Mi excitación se convirtió en temor. Si bien es cierto que él y yo teníamos algunos meses conociéndonos, no eran suficientes para saber si mi paranoia era correcta.

 “Acuéstate en aquel sillón.” 

 “¿Cómo?” pregunté, sin dejar de mirarlo. 

 “Sí… Acuéstate allá…” 

 “¿Qué traes ahí?” 

 “Es una sorpresa, ya te lo dije.” 

 “¡¿Pero qué es?!” sé que mi tono le indicó mi temor y no le quedó más remedio que mostrarme su mano. 

 “Es un guante… ¿qué pensabas?” 


Efectivamente, su mano derecha estaba cubierta por un guante de látex… Mi semblante cambió completamente, le sonreí y me recosté en el otro sillón. Él se acomodó cerca de mis pies.

“La última vez que estuve aquí, me di cuenta que disfrutaste mucho cuando mis dedos te estaban tocando… Por eso hoy quise traer esto…” 

Yo lo miraba sin saber lo que iba a suceder, lo podía imaginar, pero nunca el placer que estaba a punto de experimentar. Me pidió que me quitara los pantalones y que abriera mis piernas. Lo hice. Él se acercó más y sus dedos cubiertos por el guante empezaron a explorar los labios de mi vulva.
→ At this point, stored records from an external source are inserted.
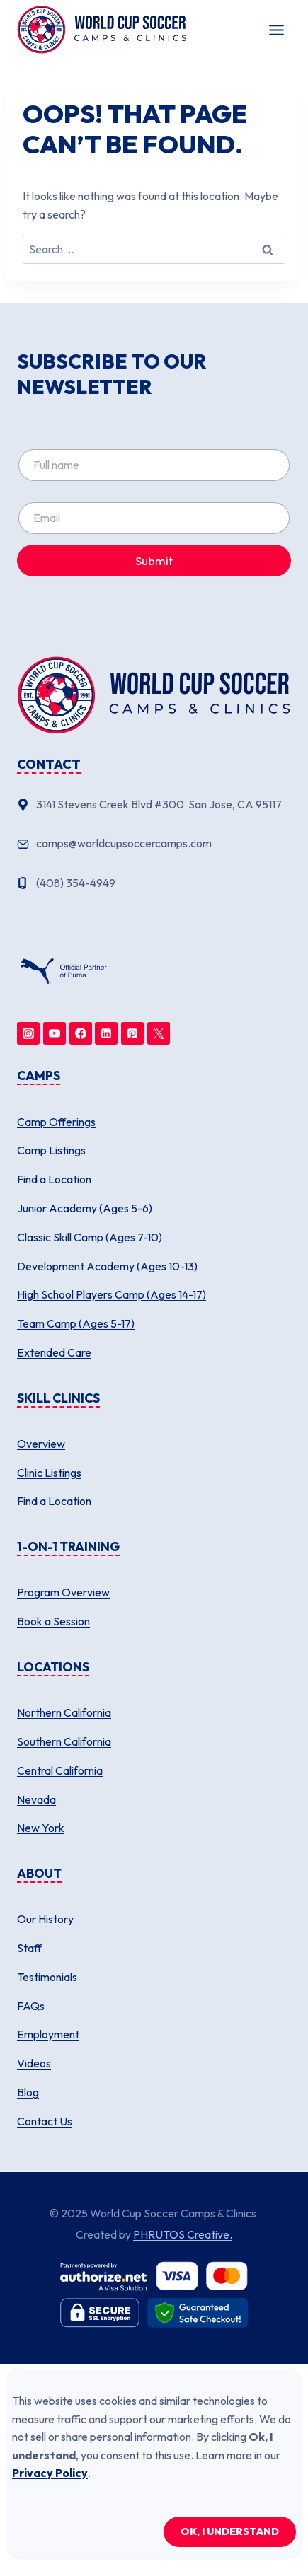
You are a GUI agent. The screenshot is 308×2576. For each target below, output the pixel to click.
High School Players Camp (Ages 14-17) (111, 1294)
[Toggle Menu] (276, 30)
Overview (41, 1444)
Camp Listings (51, 1150)
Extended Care (54, 1352)
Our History (45, 1919)
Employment (48, 2034)
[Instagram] (28, 1033)
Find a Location (54, 1179)
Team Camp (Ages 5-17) (76, 1323)
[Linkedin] (106, 1033)
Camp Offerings (56, 1122)
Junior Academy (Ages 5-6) (84, 1208)
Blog (28, 2092)
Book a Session (53, 1621)
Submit (154, 560)
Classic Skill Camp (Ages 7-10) (89, 1237)
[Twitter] (158, 1033)
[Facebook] (80, 1033)
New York (40, 1828)
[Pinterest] (132, 1033)
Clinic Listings (49, 1473)
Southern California (64, 1741)
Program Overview (63, 1592)
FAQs (31, 2006)
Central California (60, 1770)
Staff (29, 1948)
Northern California (64, 1712)
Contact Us (44, 2121)
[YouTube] (54, 1033)
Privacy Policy (50, 2473)
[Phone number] (154, 883)
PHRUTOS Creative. (182, 2234)
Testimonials (47, 1977)
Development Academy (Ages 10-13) (107, 1266)
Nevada (36, 1799)
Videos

Para él fue una sorpresa descubrir que mis labios ya estaban húmedos antes de tocarlos. 

“¿Pero qué es esto? Bebé, ¡estás empapada!” 

 “Sí… Así me dejaste después de lo de la cocina.” 

Y sus dedos empezaron a acariciar mis labios, haciéndome gemir. 

 “¿Te gusta?” 

 “Sí… mucho…” 

 “Se ve… Me encanta cómo te pones… ¡Bebé, estás muy excitada!” 

 “Aja…” 


Cerré los ojos, quería disfrutar aquello, sentir sus dedos jugueteando sobre el vello que cubría mis labios, sentirlos deslizarse dentro de ellos hacia arriba y abajo. Con cada caricia la cuenca formada entre mis labios aumentaba, permitiéndole llegar más y más adentro, hasta que dos de sus dedos lograron cruzar la frontera penetrándome. 

De manera inconsciente mis manos empezaron a jugar con mis pezones, a pellizcarlos, apretarlos y jalarlos mientras mi cadera subía y bajaba en un vaivén que él también estaba disfrutando. 

 “Bebé… ¡Que rico…! ¿Te encanta, verdad?” 

 “Aja…” 


Era todo lo que podía decir, monosílabos. La penetración de sus dedos llegando hasta el punto más sensible y oculto de mi cuerpo, la fricción de los mismos al entrar y salir, y el jugueteo de su dedo pulgar sobre el punto más sensible y descubierto entre mis piernas me hacían gemir y gritar. El movimiento de mis caderas se convirtió en un tremor constante que se alienaba de manera perfecta al movimiento de sus dedos entrando y saliendo por mi vulva.

Estallé dos veces más y su sonrisa me lo dijo todo. Quedé lánguida, tendida sobre el sillón mientras él me miraba extrañado. 

 “Me encanta que te pongas así.” 

Me levanté y brinqué a sus piernas intentando despojarlo de su ropa, pero sus manos me detuvieron. 

“¿Qué? ¿Por qué no?” 

“Porque no.” 

“Pero es que ahora yo te quiero hacer sentir lo mismo.” 

“No… Ya lo hiciste.” 


Sus labios cubrieron mi boca sin dejarme decir palabra y el brillo de sus ojos no desapareció en el resto de la noche.